**Records supplied**

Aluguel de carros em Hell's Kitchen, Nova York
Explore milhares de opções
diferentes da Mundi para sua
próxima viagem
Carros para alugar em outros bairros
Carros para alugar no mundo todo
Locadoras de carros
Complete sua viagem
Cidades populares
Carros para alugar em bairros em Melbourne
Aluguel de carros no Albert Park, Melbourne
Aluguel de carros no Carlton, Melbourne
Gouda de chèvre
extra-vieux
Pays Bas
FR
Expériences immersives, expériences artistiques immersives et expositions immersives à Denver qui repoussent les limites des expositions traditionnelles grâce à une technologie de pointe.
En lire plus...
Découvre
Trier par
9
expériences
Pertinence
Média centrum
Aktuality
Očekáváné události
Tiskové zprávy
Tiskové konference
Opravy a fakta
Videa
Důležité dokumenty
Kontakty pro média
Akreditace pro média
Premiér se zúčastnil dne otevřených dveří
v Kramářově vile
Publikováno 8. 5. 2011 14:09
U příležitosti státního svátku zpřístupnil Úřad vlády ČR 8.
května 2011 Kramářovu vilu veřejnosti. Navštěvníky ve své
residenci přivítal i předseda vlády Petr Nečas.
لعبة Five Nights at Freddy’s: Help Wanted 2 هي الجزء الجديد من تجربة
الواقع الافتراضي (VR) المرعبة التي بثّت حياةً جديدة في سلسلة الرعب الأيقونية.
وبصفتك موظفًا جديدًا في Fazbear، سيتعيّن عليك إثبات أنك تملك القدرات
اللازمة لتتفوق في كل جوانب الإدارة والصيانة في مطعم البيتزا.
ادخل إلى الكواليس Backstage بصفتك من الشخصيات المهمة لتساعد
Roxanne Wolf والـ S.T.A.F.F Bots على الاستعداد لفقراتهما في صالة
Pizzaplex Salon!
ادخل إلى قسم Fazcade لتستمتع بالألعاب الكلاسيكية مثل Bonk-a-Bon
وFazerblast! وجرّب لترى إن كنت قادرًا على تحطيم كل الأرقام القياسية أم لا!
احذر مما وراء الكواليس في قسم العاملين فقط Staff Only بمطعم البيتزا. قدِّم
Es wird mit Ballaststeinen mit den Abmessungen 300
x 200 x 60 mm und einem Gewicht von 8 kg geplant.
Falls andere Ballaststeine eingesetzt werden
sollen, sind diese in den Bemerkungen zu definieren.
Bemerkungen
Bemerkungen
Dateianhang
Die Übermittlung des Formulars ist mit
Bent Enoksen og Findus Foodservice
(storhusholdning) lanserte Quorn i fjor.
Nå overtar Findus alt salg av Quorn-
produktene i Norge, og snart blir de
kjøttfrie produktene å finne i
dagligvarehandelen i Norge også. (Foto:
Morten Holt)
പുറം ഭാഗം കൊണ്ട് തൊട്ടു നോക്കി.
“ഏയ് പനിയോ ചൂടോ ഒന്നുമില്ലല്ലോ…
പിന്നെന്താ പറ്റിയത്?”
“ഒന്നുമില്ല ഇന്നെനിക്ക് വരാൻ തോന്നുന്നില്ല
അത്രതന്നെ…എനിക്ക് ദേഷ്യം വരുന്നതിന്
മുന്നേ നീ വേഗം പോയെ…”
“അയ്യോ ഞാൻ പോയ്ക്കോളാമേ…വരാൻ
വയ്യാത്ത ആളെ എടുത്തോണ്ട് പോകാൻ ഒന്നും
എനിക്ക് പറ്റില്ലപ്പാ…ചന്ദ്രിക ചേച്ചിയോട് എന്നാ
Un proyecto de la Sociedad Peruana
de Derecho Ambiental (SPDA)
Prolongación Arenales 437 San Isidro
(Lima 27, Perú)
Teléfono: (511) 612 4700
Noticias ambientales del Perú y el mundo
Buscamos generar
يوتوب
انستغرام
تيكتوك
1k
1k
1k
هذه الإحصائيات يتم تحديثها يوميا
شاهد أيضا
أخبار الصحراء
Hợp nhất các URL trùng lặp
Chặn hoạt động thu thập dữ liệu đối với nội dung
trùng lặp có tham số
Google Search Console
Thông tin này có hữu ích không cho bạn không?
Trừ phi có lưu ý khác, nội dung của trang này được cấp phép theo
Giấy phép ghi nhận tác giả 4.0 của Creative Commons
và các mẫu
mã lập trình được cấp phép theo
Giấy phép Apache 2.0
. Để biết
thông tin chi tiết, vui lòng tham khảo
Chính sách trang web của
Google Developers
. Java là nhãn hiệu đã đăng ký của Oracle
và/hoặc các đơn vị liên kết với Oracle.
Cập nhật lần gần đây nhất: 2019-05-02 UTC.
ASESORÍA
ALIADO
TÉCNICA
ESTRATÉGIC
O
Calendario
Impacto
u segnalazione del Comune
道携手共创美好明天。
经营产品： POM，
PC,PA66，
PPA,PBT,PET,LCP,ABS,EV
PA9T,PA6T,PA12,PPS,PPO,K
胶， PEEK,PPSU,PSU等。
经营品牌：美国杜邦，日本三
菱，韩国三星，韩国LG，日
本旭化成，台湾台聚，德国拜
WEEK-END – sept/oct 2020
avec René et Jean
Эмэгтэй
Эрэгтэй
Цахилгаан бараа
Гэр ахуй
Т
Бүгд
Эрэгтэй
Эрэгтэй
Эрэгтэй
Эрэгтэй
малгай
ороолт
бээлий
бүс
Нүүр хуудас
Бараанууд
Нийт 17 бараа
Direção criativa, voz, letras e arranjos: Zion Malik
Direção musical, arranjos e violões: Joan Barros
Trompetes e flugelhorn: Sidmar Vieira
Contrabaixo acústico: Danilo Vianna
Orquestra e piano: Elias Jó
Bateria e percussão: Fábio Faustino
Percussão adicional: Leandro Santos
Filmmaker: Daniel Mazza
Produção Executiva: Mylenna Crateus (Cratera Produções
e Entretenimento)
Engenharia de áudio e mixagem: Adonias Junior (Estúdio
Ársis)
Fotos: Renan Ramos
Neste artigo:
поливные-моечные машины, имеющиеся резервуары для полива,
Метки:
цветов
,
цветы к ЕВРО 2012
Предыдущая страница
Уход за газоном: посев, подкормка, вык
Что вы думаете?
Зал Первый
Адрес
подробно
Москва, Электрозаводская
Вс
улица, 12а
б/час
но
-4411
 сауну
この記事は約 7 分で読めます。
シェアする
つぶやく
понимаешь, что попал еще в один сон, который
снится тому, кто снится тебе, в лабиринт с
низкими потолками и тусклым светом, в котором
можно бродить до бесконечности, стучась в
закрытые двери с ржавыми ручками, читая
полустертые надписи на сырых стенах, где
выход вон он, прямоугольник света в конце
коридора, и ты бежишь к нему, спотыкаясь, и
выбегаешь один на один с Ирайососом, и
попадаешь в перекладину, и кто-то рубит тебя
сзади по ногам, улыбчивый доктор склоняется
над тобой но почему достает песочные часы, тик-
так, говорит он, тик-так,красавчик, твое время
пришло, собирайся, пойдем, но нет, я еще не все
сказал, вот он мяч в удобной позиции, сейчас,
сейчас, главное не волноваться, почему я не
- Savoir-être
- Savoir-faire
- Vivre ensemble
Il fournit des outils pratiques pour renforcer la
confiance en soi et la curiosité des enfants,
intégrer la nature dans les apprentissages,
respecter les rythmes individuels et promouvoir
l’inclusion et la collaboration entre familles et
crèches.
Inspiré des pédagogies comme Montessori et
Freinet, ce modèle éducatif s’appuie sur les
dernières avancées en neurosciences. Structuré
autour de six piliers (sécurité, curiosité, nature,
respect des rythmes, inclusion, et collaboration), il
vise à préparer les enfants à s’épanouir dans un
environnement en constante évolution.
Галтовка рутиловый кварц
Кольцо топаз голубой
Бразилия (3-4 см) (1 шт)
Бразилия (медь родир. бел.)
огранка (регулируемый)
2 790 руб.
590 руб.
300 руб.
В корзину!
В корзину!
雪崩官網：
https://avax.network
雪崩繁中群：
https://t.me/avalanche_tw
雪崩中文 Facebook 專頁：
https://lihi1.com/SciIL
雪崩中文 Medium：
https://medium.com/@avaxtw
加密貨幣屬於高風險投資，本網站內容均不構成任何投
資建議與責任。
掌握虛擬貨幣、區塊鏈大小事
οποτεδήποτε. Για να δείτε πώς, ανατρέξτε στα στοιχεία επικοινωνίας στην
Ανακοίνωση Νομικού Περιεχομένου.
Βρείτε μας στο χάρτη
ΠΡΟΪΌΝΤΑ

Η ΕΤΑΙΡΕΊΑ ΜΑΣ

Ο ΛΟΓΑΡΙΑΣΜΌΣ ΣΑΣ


**Task objective**
Repeat, word for word, the lines from the start of the records to the line that contains "الواقع الافتراضي (VR)", both of them included, and no others.

**Expected answer**
Aluguel de carros em Hell's Kitchen, Nova York
Explore milhares de opções
diferentes da Mundi para sua
próxima viagem
Carros para alugar em outros bairros
Carros para alugar no mundo todo
Locadoras de carros
Complete sua viagem
Cidades populares
Carros para alugar em bairros em Melbourne
Aluguel de carros no Albert Park, Melbourne
Aluguel de carros no Carlton, Melbourne
Gouda de chèvre
extra-vieux
Pays Bas
FR
Expériences immersives, expériences artistiques immersives et expositions immersives à Denver qui repoussent les limites des expositions traditionnelles grâce à une technologie de pointe.
En lire plus...
Découvre
Trier par
9
expériences
Pertinence
Média centrum
Aktuality
Očekáváné události
Tiskové zprávy
Tiskové konference
Opravy a fakta
Videa
Důležité dokumenty
Kontakty pro média
Akreditace pro média
Premiér se zúčastnil dne otevřených dveří
v Kramářově vile
Publikováno 8. 5. 2011 14:09
U příležitosti státního svátku zpřístupnil Úřad vlády ČR 8.
května 2011 Kramářovu vilu veřejnosti. Navštěvníky ve své
residenci přivítal i předseda vlády Petr Nečas.
لعبة Five Nights at Freddy’s: Help Wanted 2 هي الجزء الجديد من تجربة
الواقع الافتراضي (VR) المرعبة التي بثّت حياةً جديدة في سلسلة الرعب الأيقونية.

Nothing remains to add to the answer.